Dataset entries
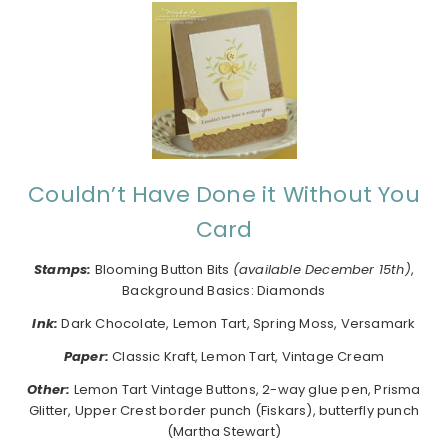
Couldn’t Have Done it Without You
Card
Stamps:
Blooming Button Bits
(available December 15th)
,
Background Basics: Diamonds
I
nk:
Dark Chocolate, Lemon Tart, Spring Moss, Versamark
Paper:
Classic Kraft, Lemon Tart, Vintage Cream
Other:
Lemon Tart Vintage Buttons, 2-way glue pen, Prisma
Glitter, Upper Crest border punch (Fiskars), butterfly punch
(Martha Stewart)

## YOUR ASSIGNMENT
Write every line above out again exactly; pictures do not belong in the copy.

## SOLUTION FOR THIS EXERCISE
Couldn’t Have Done it Without You
Card
Stamps:
Blooming Button Bits
(available December 15th)
,
Background Basics: Diamonds
I
nk:
Dark Chocolate, Lemon Tart, Spring Moss, Versamark
Paper:
Classic Kraft, Lemon Tart, Vintage Cream
Other:
Lemon Tart Vintage Buttons, 2-way glue pen, Prisma
Glitter, Upper Crest border punch (Fiskars), butterfly punch
(Martha Stewart)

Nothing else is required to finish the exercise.